Exercise directions. From the line containing "if you’re receiving consistent Housing" through the last line below, copy every line exactly, leaving out the pictures.

Entries taken from a collection.
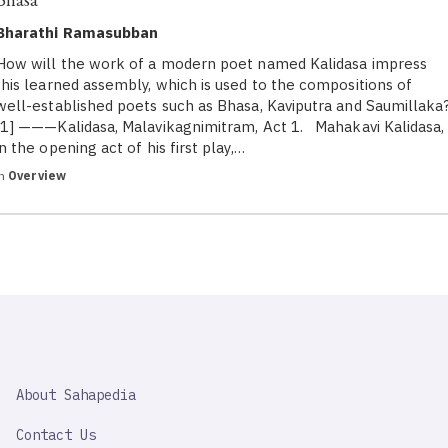
Bharathi Ramasubban
How will the work of a modern poet named Kalidasa impress
this learned assembly, which is used to the compositions of
well-established poets such as Bhasa, Kaviputra and Saumillaka
[1] ———Kalidasa, Malavikagnimitram, Act 1. Mahakavi Kalidasa,
in the opening act of his first play,…
in
Overview
SAHAPEDIA
About Sahapedia
IMPORTANT
LINK
Contact Us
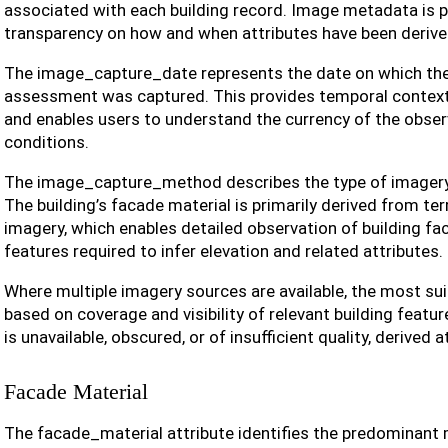
associated with each building record. Image metadata is 
transparency on how and when attributes have been derive
The image_capture_date represents the date on which the
assessment was captured. This provides temporal context 
and enables users to understand the currency of the observ
conditions.
The image_capture_method describes the type of imagery u
The building’s facade material is primarily derived from terr
imagery, which enables detailed observation of building f
features required to infer elevation and related attributes.
Where multiple imagery sources are available, the most sui
based on coverage and visibility of relevant building featu
is unavailable, obscured, or of insufficient quality, derived a
Facade Material
The facade_material attribute identifies the predominant 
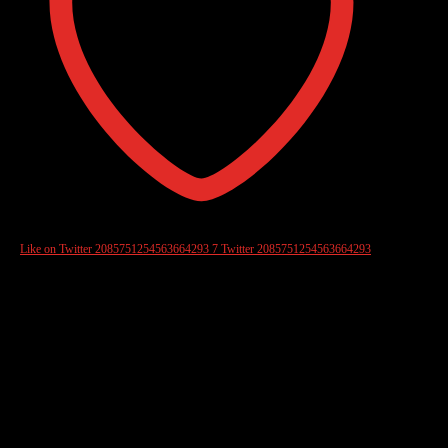
Like on Twitter 2085751254563664293
7
Twitter
2085751254563664293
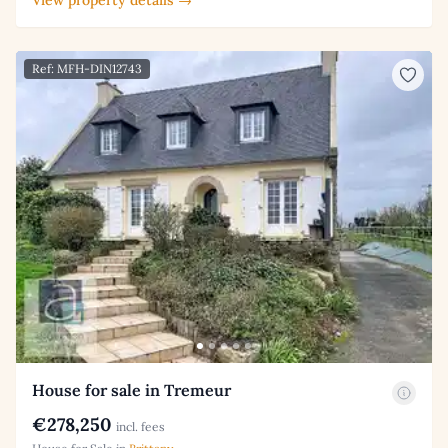
View property details →
Ref: MFH-DIN12743
House for sale in Tremeur
€278,250
incl. fees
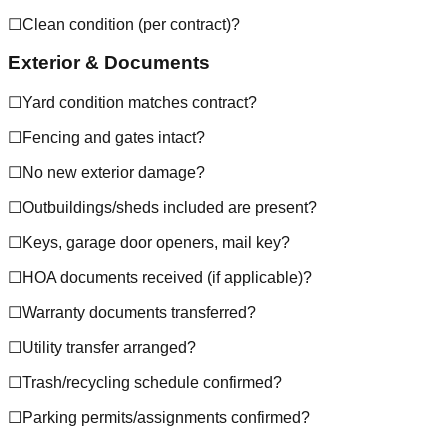
☐
Clean condition (per contract)?
Exterior & Documents
☐
Yard condition matches contract?
☐
Fencing and gates intact?
☐
No new exterior damage?
☐
Outbuildings/sheds included are present?
☐
Keys, garage door openers, mail key?
☐
HOA documents received (if applicable)?
☐
Warranty documents transferred?
☐
Utility transfer arranged?
☐
Trash/recycling schedule confirmed?
☐
Parking permits/assignments confirmed?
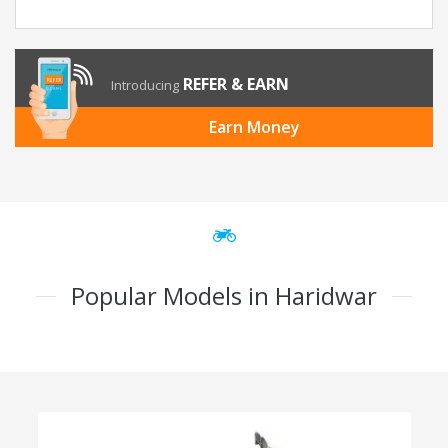
REFER & EARN
Introducing
Earn Money
Popular Models in Haridwar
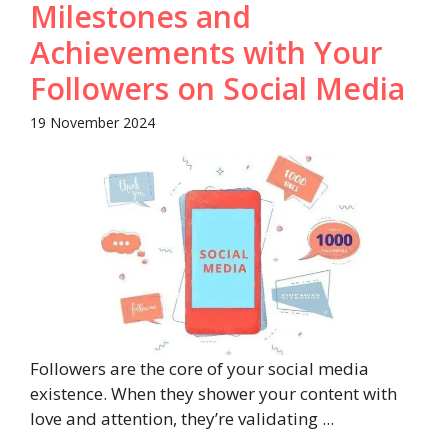
Milestones and
Achievements with Your
Followers on Social Media
19 November 2024
Followers are the core of your social media
existence. When they shower your content with
love and attention, they’re validating ...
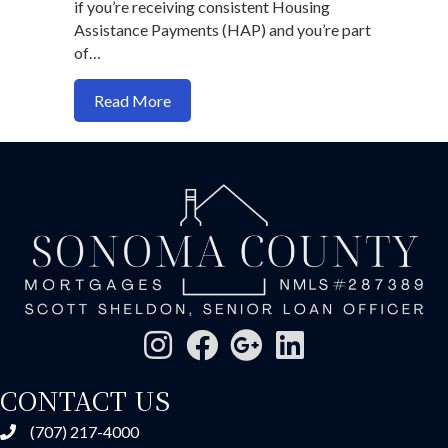
if you’re receiving consistent Housing
Assistance Payments (HAP) and you’re part
of…
about Can You Use Section 8 Vouchers 
Read More
CONTACT US
(707) 217-4000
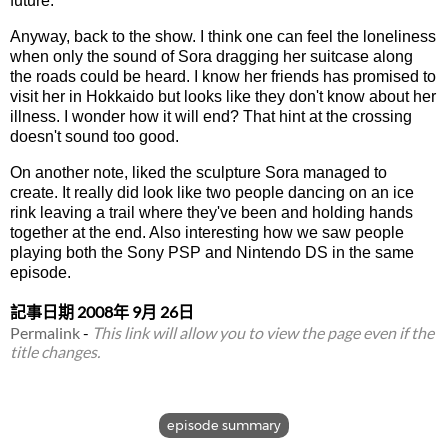
future.
Anyway, back to the show. I think one can feel the loneliness
when only the sound of Sora dragging her suitcase along
the roads could be heard. I know her friends has promised to
visit her in Hokkaido but looks like they don't know about her
illness. I wonder how it will end? That hint at the crossing
doesn't sound too good.
On another note, liked the sculpture Sora managed to
create. It really did look like two people dancing on an ice
rink leaving a trail where they've been and holding hands
together at the end. Also interesting how we saw people
playing both the Sony PSP and Nintendo DS in the same
episode.
記事日期
2008年 9月 26日
Permalink
-
This link will allow you to view the page even if the
title changes.
episode summary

Task answer.
if you’re receiving consistent Housing
Assistance Payments (HAP) and you’re part
of…
about Can You Use Section 8 Vouchers 
Read More
CONTACT US
(707) 217-4000
future.
Anyway, back to the show. I think one can feel the loneliness
when only the sound of Sora dragging her suitcase along
the roads could be heard. I know her friends has promised to
visit her in Hokkaido but looks like they don't know about her
illness. I wonder how it will end? That hint at the crossing
doesn't sound too good.
On another note, liked the sculpture Sora managed to
create. It really did look like two people dancing on an ice
rink leaving a trail where they've been and holding hands
together at the end. Also interesting how we saw people
playing both the Sony PSP and Nintendo DS in the same
episode.
記事日期
2008年 9月 26日
Permalink
-
This link will allow you to view the page even if the
title changes.
episode summary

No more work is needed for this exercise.